Child Soldiers International
- Founded: May 1998 (Incorporated on April 9, 2002)
- Founder: Amnesty International, Human Rights Watch, International Save the Children Alliance, Jesuit Refugee Service, Quaker United Nations Office, Terre des hommes
- Dissolved: June 2019
- Type: Non-profit
- Focus: Human rights, Children's rights
- Location: London, United Kingdom;
- Region served: World wide
- Method: Research, public education, advocacy
- Key people: Co-Directors: Isabelle Guitard (Director of Programmes) and Carol Steel (Director of Operations) Trustees: Veronica Yates (Chair), Duncan Barnet, Julie Light, Alison Wallace, Paul Gready, Théo Boutruche, Véronique Aubert, Janet Anderson and Christine Watkins

= Child Soldiers International =

Defunct NGO to stop abuse of children as soldiers

Child Soldiers International, formerly the Coalition to Stop the Use of Child Soldiers, was a UK-based non-governmental organization that worked to prevent the recruitment, use and exploitation of children by armed forces and groups. It ceased operations as of 7 June 2019.

==History==
Formerly the Coalition to Stop the Use of Child Soldiers, Child Soldiers International was founded in 1998 by five human rights and humanitarian organizations: Human Rights Watch, Amnesty International, Rädda Barnen (in the name of Save the Children), Jesuit Refugee Service and QUNO Geneva. Its purpose was to campaign for the adoption of the Optional Protocol to the Convention on the Rights of the Child on the involvement of children in armed conflict (OPAC) – a human rights treaty that prohibits the use of children in armed conflict and raises the age of military recruitment. The treaty was adopted in 2000 and entered the enforcement phase on 12 February 2002. Child Soldiers International continued to promote adherence to the OPAC and other relevant human rights standards.

==Priority countries==
Child Soldiers International had a London headquarters and conducted research, advocacy and capacity building in countries across the world. Programmes included: Central African Republic; Democratic Republic of Congo; Afghanistan; India; Myanmar; Thailand;

==Policy making==
Child Soldiers International delivered research findings and policy recommendations to the United Nations Security Council in New York and the UN Committee on the Rights of the Child in Geneva, Switzerland. According to UN documents, in relation to the adoption and enforcement of the Optional Protocol on the Involvement of Children in Armed Conflict, Child Soldiers International played "a key role in ensuring implementation at every level."

==Publications==
Child Soldiers International and UNICEF published the Guide to the Optional Protocol to the Convention on the Rights of the Child in December 2003. The guide summarizes the process of the treaty's adoption, its fundamental provisions, and recommends that certain activities be undertaken to ensure its full enforcement. It is a practical tool written to aid other NGOs, humanitarian groups, and legislative bodies in implementing OPAC's standards.

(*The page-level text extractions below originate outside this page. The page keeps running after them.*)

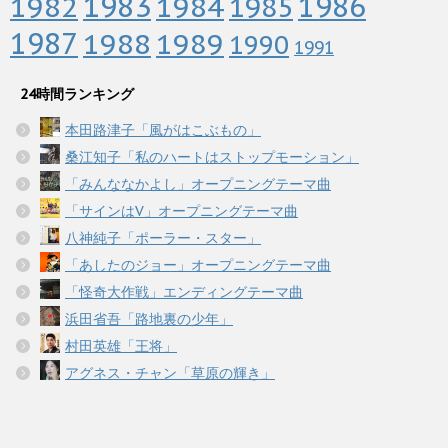
1983
1982
1984
1986
1985
1987
1988
1989
1990
1991
24時間ランキング
本田路津子「風がはこぶもの」
桑江知子「私のハートはストップモーション」
「みんななかよし」オープニングテーマ曲
「サインはV」オープニングテーマ曲
八神純子「ポーラー・スター」
「あしたのジョー」オープニングテーマ曲
「怪奇大作戦」エンディングテーマ曲
浜田省吾「路地裏の少年」
村田英雄「王将」
アグネス・チャン「草原の輝き」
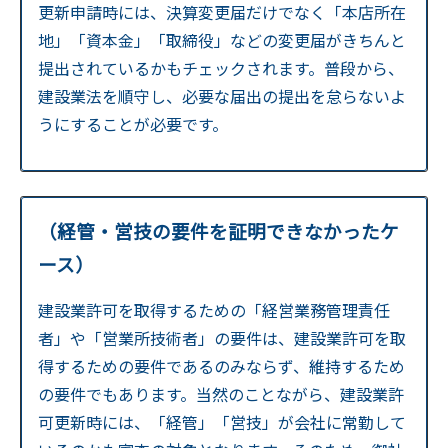
更新申請時には、決算変更届だけでなく「本店所在
地」「資本金」「取締役」などの変更届がきちんと
提出されているかもチェックされます。普段から、
建設業法を順守し、必要な届出の提出を怠らないよ
うにすることが必要です。
（経管・営技の要件を証明できなかったケ
ース）
建設業許可を取得するための「経営業務管理責任
者」や「営業所技術者」の要件は、建設業許可を取
得するための要件であるのみならず、維持するため
の要件でもあります。当然のことながら、建設業許
可更新時には、「経管」「営技」が会社に常勤して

In 2001, 2004 and 2008, Child Soldiers International published ‘Child Soldiers Global Reports’ which provide a snapshot of the child soldier situation in every country worldwide. In 2012, Child Soldiers International published Louder than words: an agenda for action to end state use of child soldiers, accompanied by a practical 10-point checklist to assist states to end their recruitment of children. In 2016, Child Soldiers International published A law unto themselves? Confronting the recruitment of children by armed groups. This provides a legal analysis of progress made so far in engaging with armed groups about child recruitment and use.

==Funding and organisational structure==
Child Soldiers International was a UK registered charity (registered charity number 1095237), with section 501(c)(3) public charity status in the USA.

Annual audited financial statements were filed with the UK Charity Commission, Companies House, and published on Child Soldiers International's own website. For the 2015-16 financial year Child Soldiers International had an annual income of £623,588 and expenditure of £604,832. In 2015–16, 94% of expenditure supported programme activities (6% of expenditure supported the costs of generating funds).

Programmatic work was delivered in close collaboration with local and national organisations in target countries. The organisation was governed by a board of trustees.